Real-time PCR and conventional PCR assay are the most widely used assay and also recommended by OIE for virological and molecular diagnosis of ASF [
7,
8]. Both PCRs are useful and generally more applicable, especially in less equipped laboratories and are valuable tools for routine diagnosis of the disease [
1]. However, recent studies have indicated that the OIE-recommended conventional PCR to detect ASFV had low sensitivity, most likely due to an imperfect match of the primers with the target sequences of some ASFV genotypes [
1,
14], increasing the contamination risk, and is being broadly replaced by the real-time PCR system. Although OIE real-time PCR has shown excellent sensitivity and specificity rates, the high fidelity of the method is slightly decreased when the samples showed low or weak ASFV-positive [
12,
15,
16]. It may be related to epidemiological or virulent ASFV such as chronically infected pigs, low virulence of ASFV in infected pigs or low level of ASFV in the infected pig [
3,
9]. In this study, we improved the sensitivity of real-time PCR detection by slight modification based on OIE recommended probe for the diagnosis of circulating ASFV strains in Vietnam. These results showed that four out of seven positive confirmed samples were ASFV positive with both probes with similarly Cq value (OIE probe: Cq value of sample 1 to 4 ranked 22.76 to 25.82 and novel modified probe: Cq value of sample 1 to 4 ranked 22.18 to 25.08;
Table 2). A good correlation of Cq values between two probes was observed in this study, indicating that replacement of “Y” in probe sequence does not impede the qualification of real-time PCR to detect ASFV in clinical samples. Multiple sequence alignment of probe binding sites showed that the OIE-recommended probe is not all conserved to cover these genotype II ASFV strains. BLAST searches of the modified ASFV probe confirmed that they target highly conserved regions of the ASFV vp72 gene sequences in Vietnam and present in the current NCBI nucleotide sequence collection. Our further results demonstrated that three samples were ASFV positive with HAD, conventional PCR, sequencing analysis, and real-time PCR using OIE modified probe (33.12, 34.15, and 35.78) but a negative result was obtained by OIE-recommended real-time PCR.
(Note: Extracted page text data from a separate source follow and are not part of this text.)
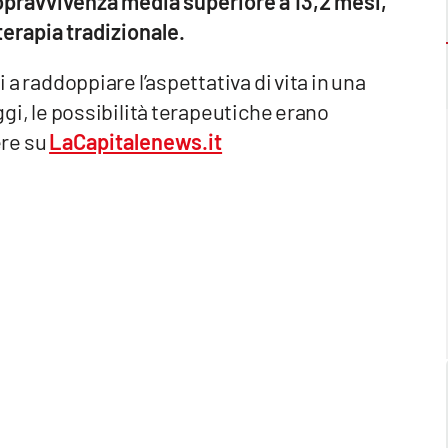
opravvivenza media superiore a 13,2 mesi,
terapia tradizionale.
i a raddoppiare l’aspettativa di vita in una
oggi, le possibilità terapeutiche erano
ere su
LaCapitalenews.it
Additionally, it indicated that the lower sensitivity of the OIE-recommended probe or virulent of ASFV might be due to the presence of a nucleotide mismatch of the probe with the target sequences of some ASFV isolates, which is consistent with what we presented in our sequence alignment. As shown in
Figure 3B, the OIE recommended probe display the same mismatch in probe binding sites with several previous ASFV isolates in NCBI database, including Kenya 2001/II (genotype II) (GenBank accession no. AF449480) and Uganda 1964 (genotype II) (FJ174383). Moreover, previous reports have demonstrated that a slight modification (Y = C/T) in probe binding regions for detection of human Norovirus GII or Rhinoviruses do not interfere the qualification of real-time PCR and significant increasing in the sensitivity of detection were recognized [
1,
14], suggesting that an improvement of real-time PCR system by a probe modification is essential to enhance the sensitivity of ASFV detection in clinical samples in Vietnam.